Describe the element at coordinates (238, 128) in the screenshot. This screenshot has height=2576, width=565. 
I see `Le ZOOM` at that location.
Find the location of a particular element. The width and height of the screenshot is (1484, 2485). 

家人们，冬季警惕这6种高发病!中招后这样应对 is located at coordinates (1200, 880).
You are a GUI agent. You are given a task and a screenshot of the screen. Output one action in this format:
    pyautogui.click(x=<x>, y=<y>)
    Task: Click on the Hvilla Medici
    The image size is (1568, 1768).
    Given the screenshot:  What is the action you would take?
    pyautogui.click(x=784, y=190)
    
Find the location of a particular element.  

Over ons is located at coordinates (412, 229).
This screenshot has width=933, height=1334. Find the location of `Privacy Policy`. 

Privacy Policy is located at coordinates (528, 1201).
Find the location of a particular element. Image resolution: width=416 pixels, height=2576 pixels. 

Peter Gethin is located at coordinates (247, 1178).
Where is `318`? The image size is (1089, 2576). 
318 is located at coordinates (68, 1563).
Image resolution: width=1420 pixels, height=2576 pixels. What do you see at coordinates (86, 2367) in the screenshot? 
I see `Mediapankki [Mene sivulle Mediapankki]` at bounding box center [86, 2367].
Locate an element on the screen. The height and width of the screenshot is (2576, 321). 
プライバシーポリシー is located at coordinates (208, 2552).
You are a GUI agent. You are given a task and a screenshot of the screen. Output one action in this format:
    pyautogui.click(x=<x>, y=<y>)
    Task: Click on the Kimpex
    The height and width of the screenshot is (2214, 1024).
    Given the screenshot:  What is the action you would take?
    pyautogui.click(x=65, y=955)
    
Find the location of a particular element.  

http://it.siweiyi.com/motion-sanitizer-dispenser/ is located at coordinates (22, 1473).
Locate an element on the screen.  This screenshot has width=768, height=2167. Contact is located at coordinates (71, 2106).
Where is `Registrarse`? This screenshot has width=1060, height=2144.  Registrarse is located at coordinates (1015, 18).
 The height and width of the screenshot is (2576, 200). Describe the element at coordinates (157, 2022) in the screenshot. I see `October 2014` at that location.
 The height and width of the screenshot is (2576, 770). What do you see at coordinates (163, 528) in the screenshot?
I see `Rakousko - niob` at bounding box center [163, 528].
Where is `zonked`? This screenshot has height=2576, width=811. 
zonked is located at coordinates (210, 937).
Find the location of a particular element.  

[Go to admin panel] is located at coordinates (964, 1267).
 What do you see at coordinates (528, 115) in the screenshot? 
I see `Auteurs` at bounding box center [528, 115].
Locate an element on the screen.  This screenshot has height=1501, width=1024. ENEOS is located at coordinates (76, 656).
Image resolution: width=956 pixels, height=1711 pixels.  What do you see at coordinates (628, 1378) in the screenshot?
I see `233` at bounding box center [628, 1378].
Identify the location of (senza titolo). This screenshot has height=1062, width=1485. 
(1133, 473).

## Task to complete
Your answer must be the full listing, restated word for word.

## Answer for this exercise
Describe the element at coordinates (238, 128) in the screenshot. This screenshot has height=2576, width=565. 
I see `Le ZOOM` at that location.
Find the location of a particular element. The width and height of the screenshot is (1484, 2485). 

家人们，冬季警惕这6种高发病!中招后这样应对 is located at coordinates (1200, 880).
You are a GUI agent. You are given a task and a screenshot of the screen. Output one action in this format:
    pyautogui.click(x=<x>, y=<y>)
    Task: Click on the Hvilla Medici
    The image size is (1568, 1768).
    Given the screenshot:  What is the action you would take?
    pyautogui.click(x=784, y=190)
    
Find the location of a particular element.  

Over ons is located at coordinates (412, 229).
This screenshot has width=933, height=1334. Find the location of `Privacy Policy`. 

Privacy Policy is located at coordinates (528, 1201).
Find the location of a particular element. Image resolution: width=416 pixels, height=2576 pixels. 

Peter Gethin is located at coordinates (247, 1178).
Where is `318`? The image size is (1089, 2576). 
318 is located at coordinates (68, 1563).
Image resolution: width=1420 pixels, height=2576 pixels. What do you see at coordinates (86, 2367) in the screenshot? 
I see `Mediapankki [Mene sivulle Mediapankki]` at bounding box center [86, 2367].
Locate an element on the screen. The height and width of the screenshot is (2576, 321). 
プライバシーポリシー is located at coordinates (208, 2552).
You are a GUI agent. You are given a task and a screenshot of the screen. Output one action in this format:
    pyautogui.click(x=<x>, y=<y>)
    Task: Click on the Kimpex
    The height and width of the screenshot is (2214, 1024).
    Given the screenshot:  What is the action you would take?
    pyautogui.click(x=65, y=955)
    
Find the location of a particular element.  

http://it.siweiyi.com/motion-sanitizer-dispenser/ is located at coordinates (22, 1473).
Locate an element on the screen.  This screenshot has width=768, height=2167. Contact is located at coordinates (71, 2106).
Where is `Registrarse`? This screenshot has width=1060, height=2144.  Registrarse is located at coordinates (1015, 18).
 The height and width of the screenshot is (2576, 200). Describe the element at coordinates (157, 2022) in the screenshot. I see `October 2014` at that location.
 The height and width of the screenshot is (2576, 770). What do you see at coordinates (163, 528) in the screenshot?
I see `Rakousko - niob` at bounding box center [163, 528].
Where is `zonked`? This screenshot has height=2576, width=811. 
zonked is located at coordinates (210, 937).
Find the location of a particular element.  

[Go to admin panel] is located at coordinates (964, 1267).
 What do you see at coordinates (528, 115) in the screenshot? 
I see `Auteurs` at bounding box center [528, 115].
Locate an element on the screen.  This screenshot has height=1501, width=1024. ENEOS is located at coordinates (76, 656).
Image resolution: width=956 pixels, height=1711 pixels.  What do you see at coordinates (628, 1378) in the screenshot?
I see `233` at bounding box center [628, 1378].
Identify the location of (senza titolo). This screenshot has height=1062, width=1485. 
(1133, 473).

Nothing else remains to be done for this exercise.